I did this last year too. This was one of my lightest guiding years since diving in in 2005. In 2013 I took time off to climb in the Palisades with Ian and time off to finish my IFMGA certification. I took almost a month off to go to Florida and Alaska in early summer. I took a full 7 days off in the middle of July to climb for fun. In the fall I took a great deal of time to travel and rock climb and initiate more formalized fitness.  It adds up to 19 weeks of intentional time off work.
Chad on the SE face of Emerson, High Sierra CA

Alright, my guiding work in 2013 looked like this:

Nature of the Work:

  • 41 Trips total.
  • 16 of those were single day trips.
  • 2 trips were 2 days long.
  • 19 were 3 days and 2 nights.
  • 3 trips were 4 days.
  • And 1 was 5 days long.
  • For a total of 94 days guiding. 
  • 15 Trips were alpine climbing
  • 4 were ice climbing
  • 7 Rock climbing
  • 15 were skiing
Mike B in the Banana Chute, Mammoth CA
Nature of the people I got to hang out with and our goals together:
  • 20 trips had returning clients
  • A new category deserves mention this year: Five of the trips I worked were with new folks who came directly to me. Either via word of mouth, or via my website, these people found me independent of Sierra Mountain Guides.
  • 20 trips with returning clients plus 5 new folks directly to me means that 16 of my trips came off the SMG marketing program. 
  • On 18 trips the primary objective was education of some sort. "Success" on trips of this fashion is difficult to quantify.
  • Of the 26 trips that had specific objectives (Peak or peaks or a specific route or routes), in some cases in addition to education, we attained all of those objectives completely 16 times. 
  • On three of the 16 "successful" trips, I noted that we accomplished everything we set out to do, and then something more. 
  • This year: 62% success percentage.
  • 2012 72% success percentage. 
Jon A and I at the end of the Grand Traverse, Wyoming.

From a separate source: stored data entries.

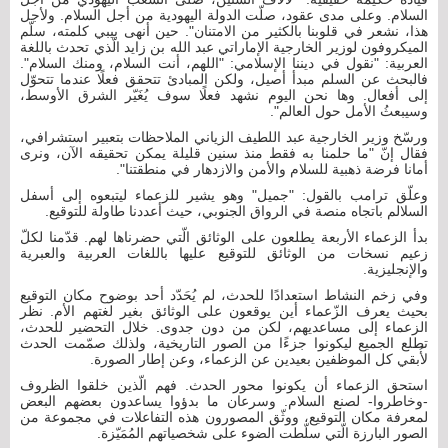
السلام. وعلى مدى عقود، صلّت الدولة اليهودية من أجل السلام. ولأجل
هذا، نشعر في قلوبنا بالكثير من الامتنان". حين أنهى بيبي كلمته، سلّم
الميكروفون لوزير الخارجية الإماراتي عبد الله بن زايد الّذي تحدث باللغة
العربية: "نقول في ديننا الإسلامي: "اللهم، أنت السلام، ومنك السلام".
فالبحث عن السلم مبدأ أصيل، ولكن المبادئ تتحقق فعلًا عندما تتحوّل
إلى أفعال. وها نحن اليوم نشهد فعلًا سوف يُغَيّر الشرق الأوسط،
وسيبعثُ الأمل حول العالم".
ورسّخ وزير الخارجية عبد اللطيف الزياني الملاحظات بتعبير استشرافي،
فقال إنّ "ما حلمنا به فقط منذ سنين قليلة يمكن تحقيقه الآن، ونرى
أمانا فرضة ذهبية للسلام والأمن والازدهار في منطقتنا".
وعلّق ترامب بالقول: "جميل" وهو يشير للزعماء ليتبعوه إلى أسفل
السلالم باتجاه منصة في الرواق الجنوبي، حيث أعددنا طاولة للتوقيع.
بدأ الزعماء الأربعة يطلعون على الوثائق الّتي حضرناها لهم. قدّمنا لكلّ
زعيم نسخات من الوثائق للتوقيع عليها باللغات العربية والعبرية
والإنجليزية.
وفي زخم النشاط استعدادًا للحدث، لم يُحَدّد أحد بوضوح مكان التوقيع
بحيث يعرف الزّعماء أين يوقعون على الوثائق بغير لغتهم الأم. نظر
الزعماء إلى مساعديهم، لكن من دون جدوى. خلال التحضير للحدث،
تطلع الجميع ليكونوا جزءًا من الصور التاريخية، ولذلك صمّمت الحدث
لأُبقي كل الموظفين بعيدين عن الزعماء، وعن إطار الصورة.
استحق الزعماء أن يكونوا محور الحدث. فهم الّذين خلقوا الظروف
-وخاطروا- لصنع السلام. وسرعان ما بدؤوا يساعدون بعضهم البعض
لمعرفة مكان التوقيع، ووثّق المصورون هذه التفاعلات في مجموعة من
الصور البارزة الّتي سلّطت الضوء على شخصياتهم المُمَيّزة.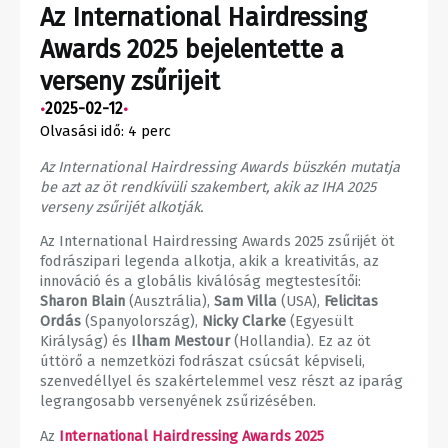
Az International Hairdressing
Awards 2025 bejelentette a
verseny zsűrijeit
2025-02-12
•
•
Olvasási idő:
4
perc
Az International Hairdressing Awards büszkén mutatja
be azt az öt rendkívüli szakembert, akik az IHA 2025
verseny zsűrijét alkotják.
Az International Hairdressing Awards 2025 zsűrijét öt
fodrászipari legenda alkotja, akik a kreativitás, az
innováció és a globális kiválóság megtestesítői:
Sharon Blain
(Ausztrália),
Sam Villa
(USA),
Felicitas
Ordás
(Spanyolország),
Nicky Clarke
(Egyesült
Királyság) és
Ilham Mestour
(Hollandia). Ez az öt
úttörő a nemzetközi fodrászat csúcsát képviseli,
szenvedéllyel és szakértelemmel vesz részt az iparág
legrangosabb versenyének zsűrizésében.
Az
International Hairdressing Awards
2025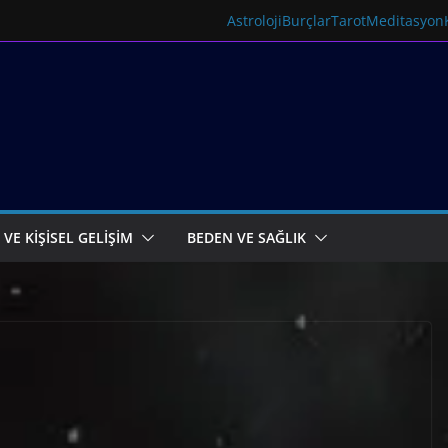
Astroloji
Burçlar
Tarot
Meditasyon
 VE KİŞİSEL GELİŞİM
BEDEN VE SAĞLIK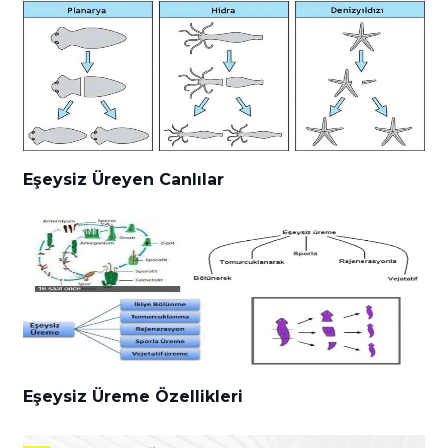
Eşeysiz Üreyen Canlılar
Eşeysiz Üreme Özellikleri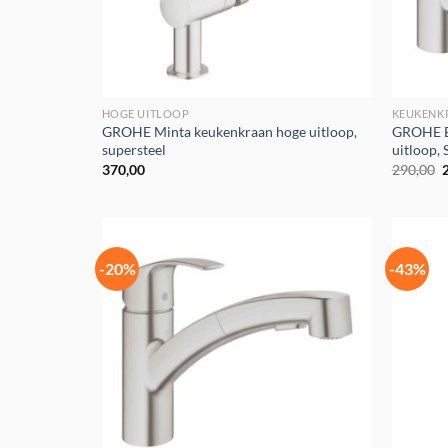
HOGE UITLOOP
KEUKENK
GROHE Minta keukenkraan hoge uitloop,
GROHE E
supersteel
uitloop, 
O
370,00
290,00
p
€
-20%
-43%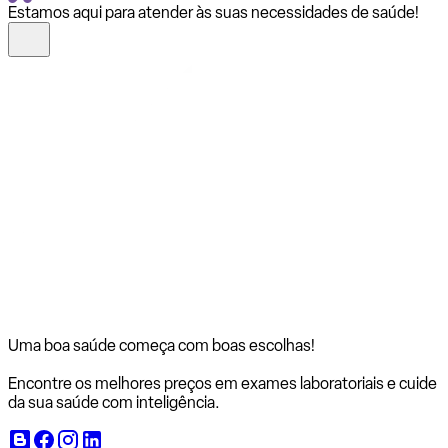
Estamos aqui para atender às suas necessidades de saúde!
Uma boa saúde começa com
boas escolhas!
Encontre os melhores preços em exames laboratoriais e cuide
da sua saúde com inteligência.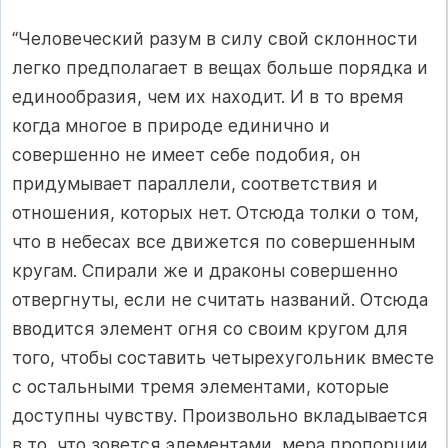
“Человеческий разум в силу свой склонности
легко предполагает в вещах больше порядка и
единообразия, чем их находит. И в то время
когда многое в природе единично и
совершенно не имеет себе подобия, он
придумывает параллели, соответствия и
отношения, которых нет. Отсюда толки о том,
что в небесах все движется по совершенным
кругам. Спирали же и драконы совершенно
отвергнуты, если не считать названий. Отсюда
вводится элемент огня со своим кругом для
того, чтобы составить четырехугольник вместе
с остальными тремя элементами, которые
доступны чувству. Произвольно вкладывается
в то, что зовется элементами, мера пропорции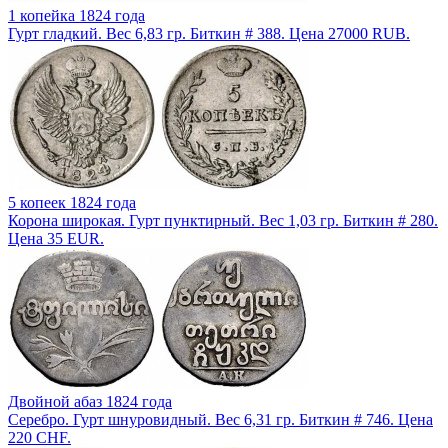
1 копейка 1824 года
Гурт гладкий. Вес 6,83 гр. Биткин # 388. Цена 27000 RUB.
5 копеек 1824 года
Корона широкая. Гурт пунктирный. Вес 1,03 гр. Биткин # 280.
Цена 35 EUR.
Двойной абаз 1824 года
Серебро. Гурт шнуровидный. Вес 6,31 гр. Биткин # 746. Цена
220 CHF.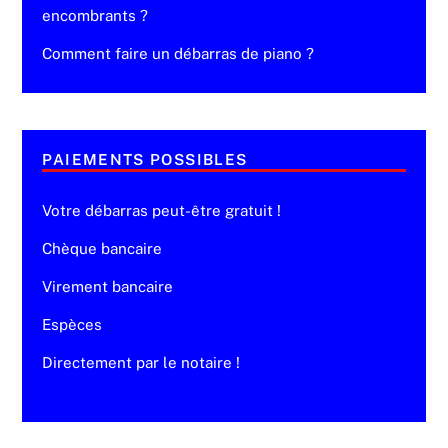
encombrants ?
Comment faire un débarras de piano ?
PAIEMENTS POSSIBLES
Votre débarras peut-être gratuit !
Chèque bancaire
Virement bancaire
Espèces
Directement par le notaire !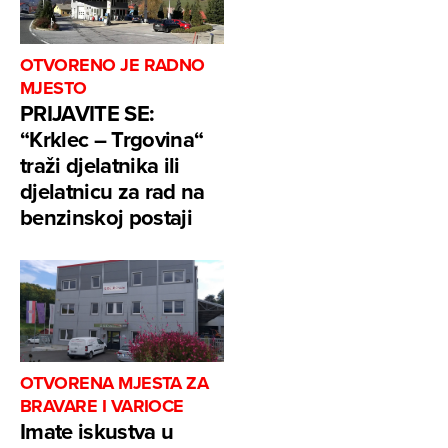
OTVORENO JE RADNO
MJESTO
PRIJAVITE SE:
“Krklec – Trgovina“
traži djelatnika ili
djelatnicu za rad na
benzinskoj postaji
OTVORENA MJESTA ZA
BRAVARE I VARIOCE
Imate iskustva u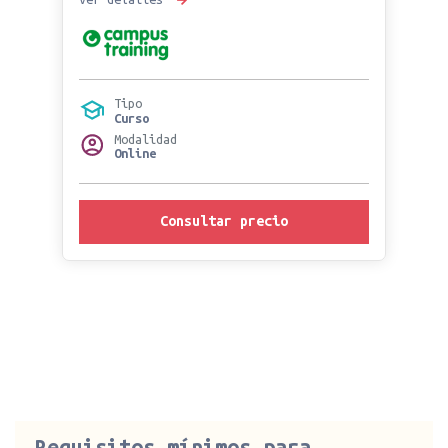
Tipo
Curso
Modalidad
Online
Consultar precio
Requisitos mínimos para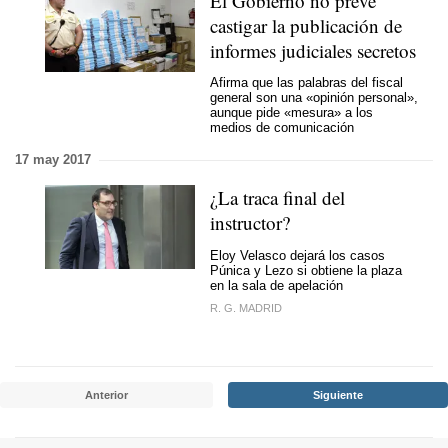
El Gobierno no prevé
castigar la publicación de
informes judiciales secretos
Afirma que las palabras del fiscal
general son una «opinión personal»,
aunque pide «mesura» a los
medios de comunicación
17 may 2017
¿La traca final del
instructor?
Eloy Velasco dejará los casos
Púnica y Lezo si obtiene la plaza
en la sala de apelación
R. G. MADRID
Anterior
Siguiente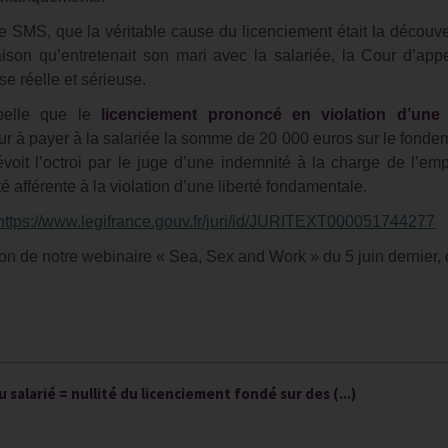
 de SMS, que la véritable cause du licenciement était la découve
aison qu’entretenait son mari avec la salariée, la Cour d’appe
e réelle et sérieuse.
ppelle que le
licenciement prononcé en violation d’une l
 à payer à la salariée la somme de 20 000 euros sur le fonde
évoit l’octroi par le juge d’une indemnité à la charge de l’emp
é afférente à la violation d’une liberté fondamentale.
https://www.legifrance.gouv.fr/juri/id/JURITEXT000051744277
on de notre webinaire « Sea, Sex and Work » du 5 juin dernier,
u salarié = nullité du licenciement fondé sur des (...)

  • On 34 trips I noted just "clear and sunny" weather.
  • On 6 trips it rained or hailed.
  • On one(!) trip it snowed. 
  • On 8 trips I noted that it seemed unseasonably warm
  • On 4 trips I noted that it seemed unseasonably cold
  • That means that on the remainder (29) the temperatures seemed "normal" to me.
In other work, I substitute taught 16 days and completed 5 full OutdoorGearLab reviews.